Percentage of exceedances at cold temperatures: 15.14073028010847%
Percentage of exceedances at warm temperatures: 7.800521306722152%
Percentage of exceedances at dry weather: 95.25881301313784%
Percentage of exceedances at wet weather: 1.0043041606886656%
Percentage of exceedances at calm weather: 7.340058740901545%
Percentage of exceedances at windy weather: 14.99365267751846%


The above results shows that with 95% almost all offenses happen in the `dry` category. This is not surprising since the weather in cologne is mostly dry. So I tried to find a correlation between the weather and the speeding offenses by counting the number of offenses per weather condition in relation to the number of days with that weather condition.

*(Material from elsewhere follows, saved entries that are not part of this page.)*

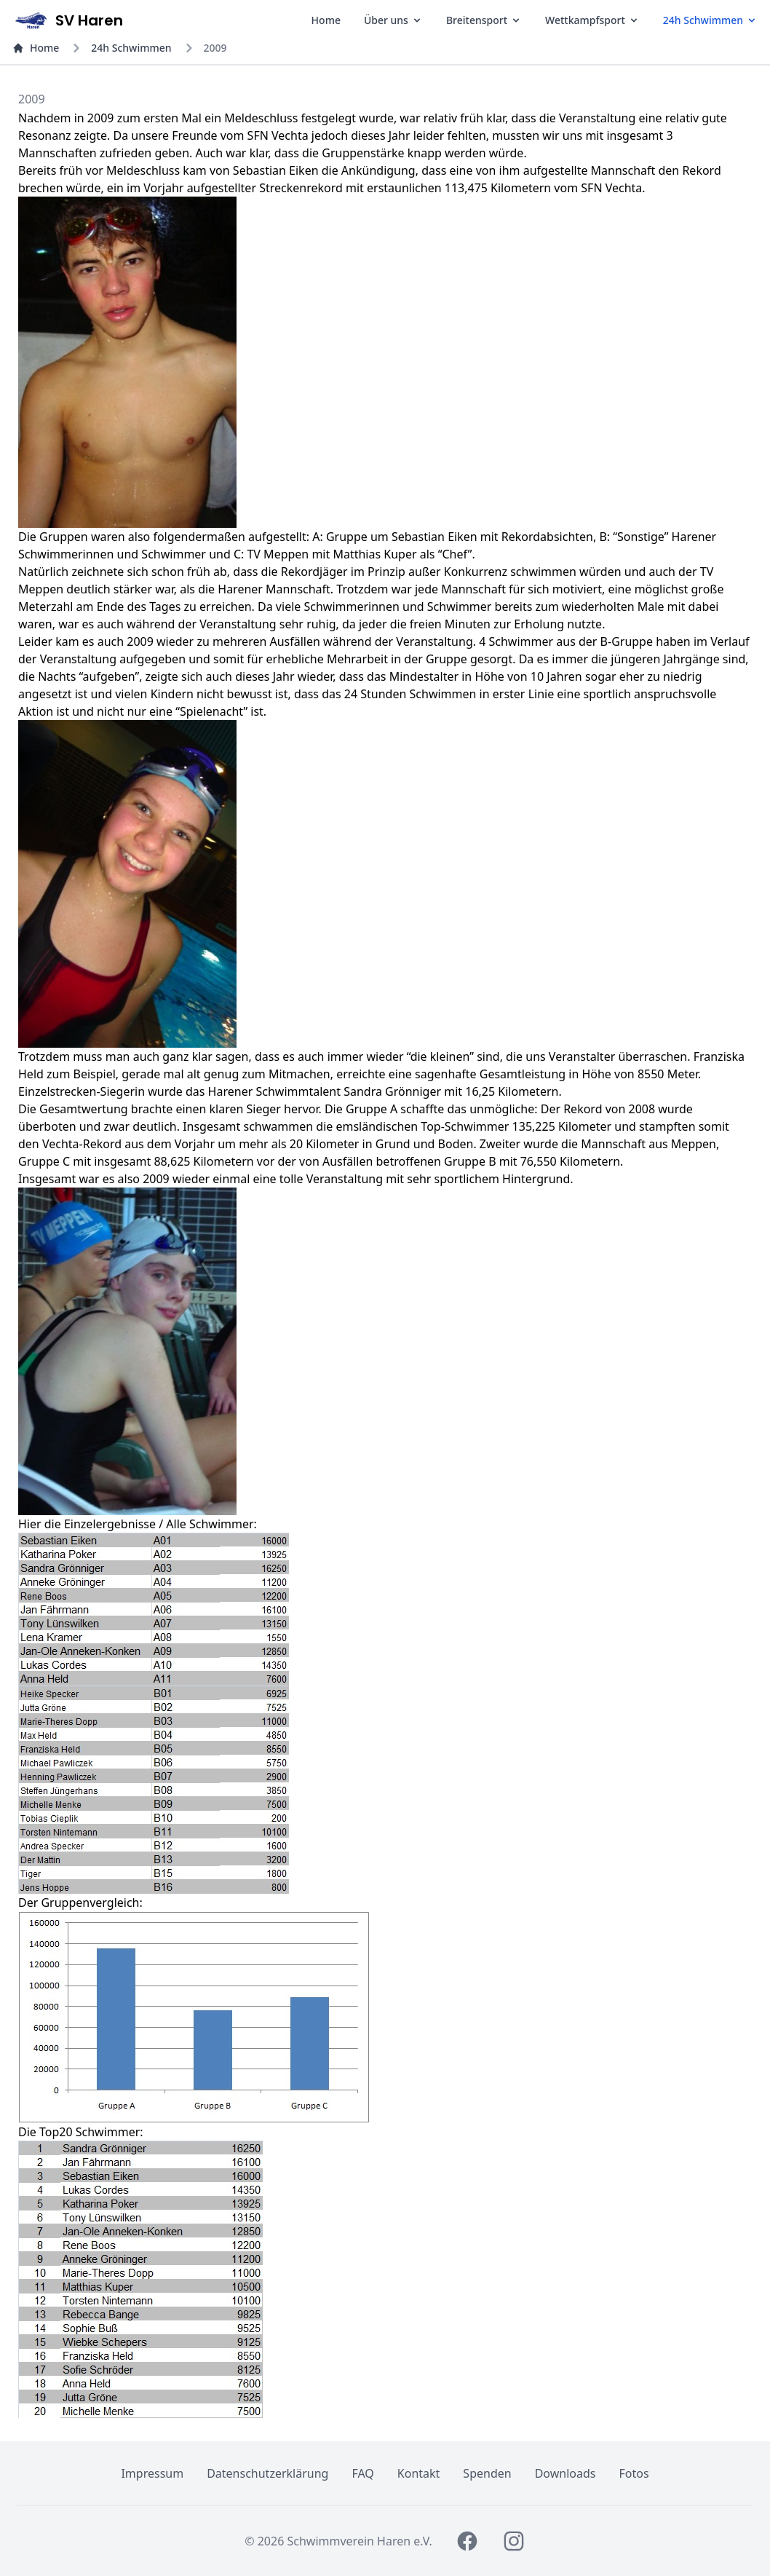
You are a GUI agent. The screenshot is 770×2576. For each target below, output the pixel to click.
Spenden (487, 2473)
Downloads (565, 2473)
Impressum (152, 2473)
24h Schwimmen (710, 20)
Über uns (393, 20)
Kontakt (418, 2473)
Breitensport (484, 20)
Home (326, 20)
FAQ (362, 2473)
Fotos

### Counting offenses per weather condition in relation to the number of days with that weather condition

To find a more meaningful relation between the weather and the speeding offenses I counted the number of offenses per weather condition in relation to the number of days with that weather condition

In [47]:
# count number of days in cologne with percipation below 0.5mm
from meteostat import Point, Hourly
from datetime import datetime

start = datetime(2017, 1, 1)
end = datetime(2020, 12, 31)

cologne = Point(50.9381, 6.9569)
data = Hourly(cologne, start, end)
data = data.fetch()

count_cold_hours = len(data[(data['temp'] < 5)])
count_warm_hours = len(data[(data['temp'] >= 25)])
count_dry_hours = len(data[(data['prcp'] < 0.5)])
count_wet_hours = len(data[(data['prcp'] >= 2)])
count_calm_hours = len(data[(data['wspd'] < 5)])
count_windy_hours = len(data[(data['wspd'] >= 20)])

print('Percentage of offenses at cold temperatures: ' + str(count_cold_hours / count_cold * 100) + '%')
print('Percentage of offenses at warm temperatures: ' + str(count_warm_hours / count_warm * 100) + '%')
print('Percentage of offenses at dry weather: ' + str(count_dry_hours / count_dry * 100) + '%')
print('Percentage of offenses at wet weather: ' + str(count_wet_hours / count_wet * 100) + '%')
print('Percentage of offenses at calm weather: ' + str(count_calm_hours / count_calm * 100) + '%')
print('Percentage of offenses at windy weather: ' + str(count_windy_hours / count_windy * 100) + '%')

Percentage of offenses at cold temperatures: 5.793693318251275%
Percentage of offenses at warm temperatures: 3.670820253067041%
Percentage of offenses at dry weather: 5.269399882663907%
Percentage of offenses at wet weather: 4.637247569184742%
Percentage of offenses at calm weather: 6.359245159441647%
Percentage of offenses at windy weather: 4.315501538029919%


These results do not show any significant difference between the `dry` and `wet` categories anymore and neither reveal any other correlation between the weather and the speeding offenses. This indicates that the `dry` category is overrepresented in the data and that the weather does not have a significant influence on the speeding offenses.